This post is part of the online serial novel “Future Crash” if you are looking for other chapters click here.
For other projects on this website such as metal working click here.
Feedback is greatly appreciated. Future Crash the novel updates Mon/Wed/Fri.

The pain is so intense it causes my tendons to contract with enough force that, before the muscle relaxants, I tore muscle from bone. The clean razor like blasts of pain lasts for what seems like an eternity, my teeth grinding themselves flat trying to escape it. It is right about here, right when my entire body is alight with pure agony that I pass out, only to babble the secrets of the future to these cretins.

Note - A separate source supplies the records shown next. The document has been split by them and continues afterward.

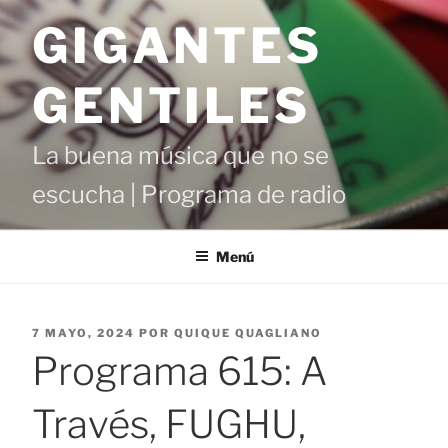
Saltar
GIGANTES
al
contenido
GENTILES
La buena música que no se
escucha | Programa de radio
Menú
PUBLICADO
7 MAYO, 2024
POR
QUIQUE QUAGLIANO
EL
Programa 615: A
Través, FUGHU,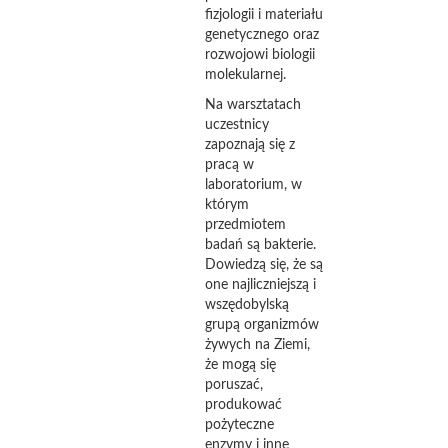
fizjologii i materiału
genetycznego oraz
rozwojowi biologii
molekularnej.
Na warsztatach
uczestnicy
zapoznają się z
pracą w
laboratorium, w
którym
przedmiotem
badań są bakterie.
Dowiedzą się, że są
one najliczniejszą i
wszędobylską
grupą organizmów
żywych na Ziemi,
że mogą się
poruszać,
produkować
pożyteczne
enzymy i inne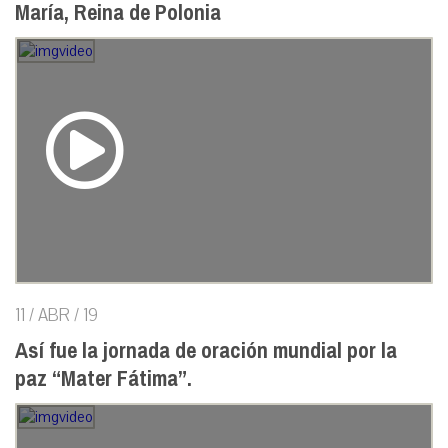
María, Reina de Polonia
11 / ABR / 19
Así fue la jornada de oración mundial por la
paz “Mater Fátima”.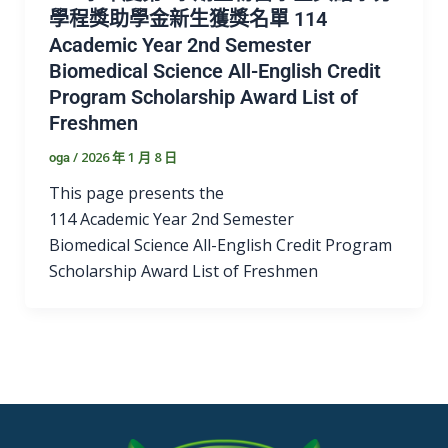
學程獎助學金新生獲獎名單 114
Academic Year 2nd Semester
Biomedical Science All-English Credit
Program Scholarship Award List of
Freshmen
/
2026 年 1 月 8 日
oga
This page presents the
114 Academic Year 2nd Semester
Biomedical Science All-English Credit Program
Scholarship Award List of Freshmen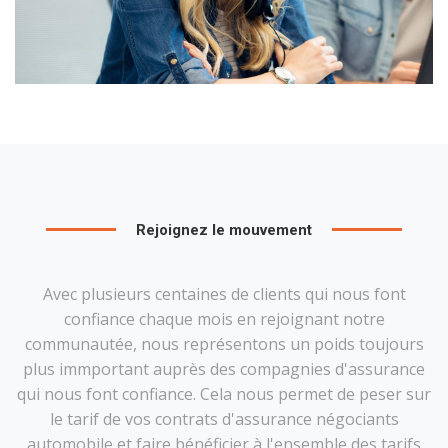
Rejoignez le mouvement
Avec plusieurs centaines de clients qui nous font
confiance chaque mois en rejoignant notre
communautée, nous représentons un poids toujours
plus immportant auprès des compagnies d'assurance
qui nous font confiance. Cela nous permet de peser sur
le tarif de vos contrats d'assurance négociants
automobile et faire bénéficier à l'ensemble des tarifs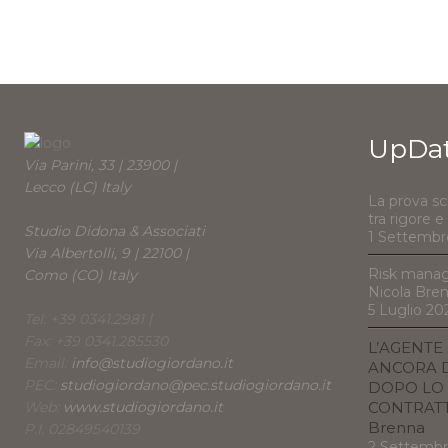
UpDa
Via Parini, 33 | 23900 |
Lecco (LC) Italy
La prova sc
tra rigore 
Studio Didona & Associati
1 Settembr
Via Albertolli, 9 | 22100 |
Risk manag
Como (CO) Italy
Nicola Bre
5 Luglio 20
Tel: +39 0341.2981 |
Fax: +39 0341.285530
L’AGENTE
Email:
info@studiogiordano.it
ANCORA D
PEC:
studiogiordano@pec.studiogiordano.it
DOPO LO 
Web:
www.studiogiordano.it
CONTRATTO
Brenna
P.I. 02849540139
2 Settemb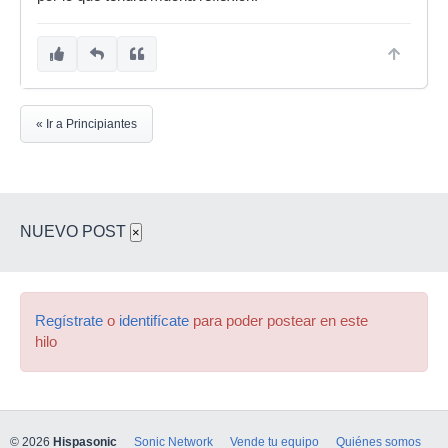
« Ir a Principiantes
NUEVO POST
×
Regístrate
o
identifícate
para poder postear en este
hilo
© 2026
Hispasonic
Sonic Network
Vende tu equipo
Quiénes somos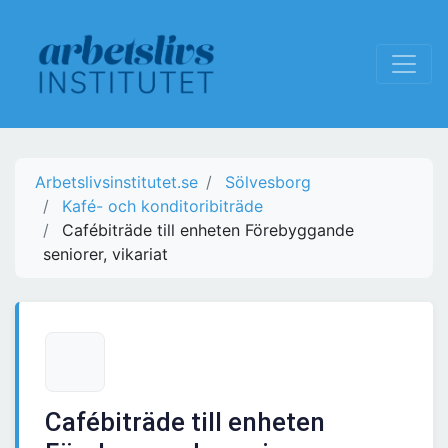
Arbetslivsinstitutet.se
Sölvesborg
Kafé- och konditoribiträde
Cafébiträde till enheten Förebyggande
seniorer, vikariat
Cafébiträde till enheten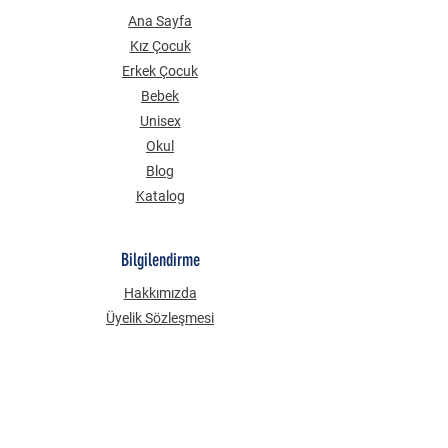
Ana Sayfa
Kız Çocuk
Erkek Çocuk
Bebek
Unisex
Okul
Blog
Katalog
Bilgilendirme
Hakkımızda
Üyelik Sözleşmesi
Mesafeli Satış Sözleşmesi
Gizlilik Güvenlik
KVKK Aydınlatma Metni
Çerez Politikası
Sık Sorulan Sorular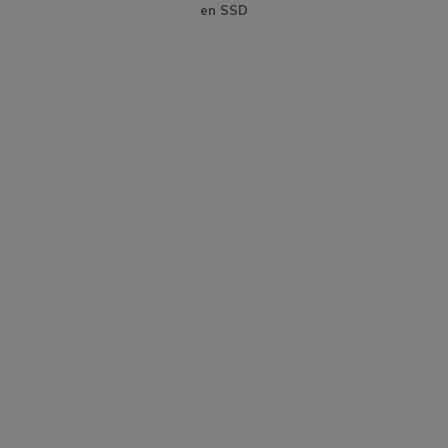
en SSD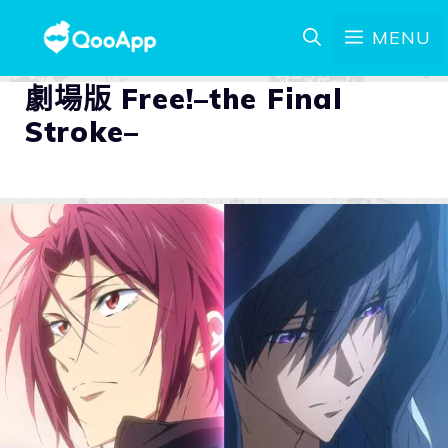
MENU
劇場版 Free!–the Final
Stroke–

But not this time. The comforting blankness, the sweet oblivion, never comes. Instead the pain is focused, honed in like a laser burning thorough the filters my brain had previously set up to protect itself. This time the cacophony of data was there in front of me.

Each day you learn a million new facts, so many in fact that the brain would soon become overloaded with useless minutia, the flicker of a shadow, the sight of a piece of trash floating on the wind, the exact color of a blade of grass. Each of these memories represents a neural connection, a path from one tiny brain cell reaching out to the next. Each night while you sleep your brain prunes away these useless connections in an orgy of selective destruction. If you don’t sleep for a week your brain is so fuzzy with connections that you can barely operate.

The opposite is true as well. When you want to get good at baseball you practice baseball. Over and over you throw the ball, catch the ball, hit the ball, run the bases. Inside your brain each night the dance of destruction is still going on. But the connections for baseball have gotten too strong, your brain is unable to prune them down, and at a certain point will assume they are important and leave them alone.

For months something had been happening in my brain. Slowly the neurons had been pruned by repeated application of pain and data. Slowly, literally, rewiring my brain. If you consider that the mind is what makes you, “you” then changes to that state make you a different person, I was now a new man. Aided and molded by hardware forcibly rammed into my skull, my brain had stopped trying to fight what was happening to it, and had “learned” to accept the onslaught. I had been practicing telling the future, and now it would seem, I could be a conscious participant.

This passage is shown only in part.